When the wind blew over a truck on Auckland's Harbour Bridge on Friday, chaos quickly spread throughout the city. It spread into a few minds, too.
The smooth functioning of traffic in Auckland was literally wrecked by an extreme weather event. But for the National Party, the Auckland Business Chamberand others, the automatic response was to call for more of the kind of infrastructure that will contribute to more extreme weather events: more roads.
This is an election issue, although it doesn't look much like one, and it would be useful if the politicians could keep a couple of things in mind.
First, although there are proposals for a "second harbour crossing", we already have that. It's called the Upper Harbour Bridge, known more commonly as the Greenhithe Bridge, and it's a five-lane component of the city's Western Ring Route.
With the new tunnel and interchange at Waterview, that Ring Route now provides a fully functional motorway alternative to getting around Auckland from north to south, and in and out of the central city.
True, it gets congested at peak times, but it works. If an emergency means the harbour bridge has to close at any time, the Ring Route is there.
That means, with the Greenhithe Bridge in place, another harbour crossing would become our third. National and Labour say the new crossing should be tunnels under the Waitematā and want digging to start within the next 10 years.
The second bridge issue: there are too many trucks on it and too much other traffic too. But the 20th-century solution to both problems, of building more roads for those vehicles, is not the only option.
They can be solved by reducing the number of vehicles, with the added advantages of having fewer vehicles clogging up the city centre, reduced carbon emissions and greater efficiencies for commuters and freight haulage too.

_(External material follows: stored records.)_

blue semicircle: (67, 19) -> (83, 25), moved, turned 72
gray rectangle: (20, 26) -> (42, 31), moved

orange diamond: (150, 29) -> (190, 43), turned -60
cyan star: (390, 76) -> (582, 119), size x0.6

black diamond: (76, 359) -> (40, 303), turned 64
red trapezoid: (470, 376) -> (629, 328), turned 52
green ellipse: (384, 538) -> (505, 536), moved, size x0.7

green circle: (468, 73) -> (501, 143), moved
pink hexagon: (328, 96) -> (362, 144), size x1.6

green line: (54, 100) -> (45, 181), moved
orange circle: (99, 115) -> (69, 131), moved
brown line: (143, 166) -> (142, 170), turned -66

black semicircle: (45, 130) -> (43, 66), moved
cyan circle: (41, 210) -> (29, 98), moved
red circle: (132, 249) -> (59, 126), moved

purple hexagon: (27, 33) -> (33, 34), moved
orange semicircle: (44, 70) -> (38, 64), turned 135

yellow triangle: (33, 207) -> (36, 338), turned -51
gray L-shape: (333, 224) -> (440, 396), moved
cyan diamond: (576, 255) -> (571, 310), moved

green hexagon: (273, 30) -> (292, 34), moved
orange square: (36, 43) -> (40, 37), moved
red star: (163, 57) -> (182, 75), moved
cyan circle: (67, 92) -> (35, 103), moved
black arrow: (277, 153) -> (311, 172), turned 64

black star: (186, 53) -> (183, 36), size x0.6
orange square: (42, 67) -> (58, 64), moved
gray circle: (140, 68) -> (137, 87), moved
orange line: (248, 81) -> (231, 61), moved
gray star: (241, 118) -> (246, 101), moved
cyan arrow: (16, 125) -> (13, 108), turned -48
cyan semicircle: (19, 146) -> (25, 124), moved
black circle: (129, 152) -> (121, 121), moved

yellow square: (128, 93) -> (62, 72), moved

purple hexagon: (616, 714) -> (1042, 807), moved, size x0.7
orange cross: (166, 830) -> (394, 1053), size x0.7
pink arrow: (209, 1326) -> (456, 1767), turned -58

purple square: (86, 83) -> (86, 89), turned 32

The obvious solution for commuter vehicles is for the Waitematā to have a rail crossing, thus making it possible for the North Shore to be served, over time, by rail. Not just a line, but an entire network.
It would have to be light rail, or a modern high-tech variation of it, and it might run in tunnels under the harbour, but it also might run over the existing bridge.
Light rail is easier to build than heavy rail. But the bigger reason to favour it is that the existing heavy rail network, even with the expansion offered by the City Rail Link, will not have the capacity to add whole new services. The CRL will be full up with the Eastern, Southern and Western Lines.
The solution for freight is to reduce our reliance on trucks. The proposal to move the Auckland port to Northport (and partly to Tauranga) has, at its heart, a plan to transfer up to 80 per cent of freight haulage to rail, preferably electric, with a re-established northern main trunk line that runs around the west of Auckland.
With the port gone from the Waitematā, and an enormous new inland port, or freight hub, near Kumeu, that would mean drastically fewer trucks on the bridge and on every other part of the city's motorway network too.
There are so many economic, social, cultural and environmental objectives that resolves.
It's not going to be done inside 20 years. But when we're talking about what to do about damage from a truck blown over on the harbour bridge, the solutions need to be future-focused and big picture.
Transport in Auckland has been blighted so often by a failure to focus on the future. There's no better example than on the Northwestern Motorway, where the last National Government continued with the Ring Route but cancelled the plan to include rapid bus lanes.
How much damage did that do? On the harbour bridge, nearly half the commuters in peak time are in a rapid bus. If the city's northwest had the same service, that motorway would be more functional for all its users, including private motor vehicles, and would have greater value as an alternative to the bridge.
The lesson is that commuter transport spending must be utterly focused on mass transit. It's the key to making it work for all users – and to urban climate action.
These days, everyone agrees planning should be future-focused. But this is what it means. Learning how to think laterally. Resisting the very natural urge to revert to what we used to do, because that's what we know. Integrating the various goals.
It's specially important this election, because the post-Covid rebuild will soak up all the infrastructure spending for decades. But there's very little electoral scrutiny of what we're going to build or why. It's just so hard to think about anything except the present.
National says it wants those new tunnels for road and rail. But why? No one has yet made a good argument for building more roads for private vehicles across the harbour.
Labour wants to build the tunnels but hasn't said what for. The Greens haven't said either: their transport plan will be out next week. None of them has made a specific commitment to moving the port.
Oh, and while we're here, could they get a move on too with the cycleway? That, surely, compared to the debate about digging tunnels, is the easy part.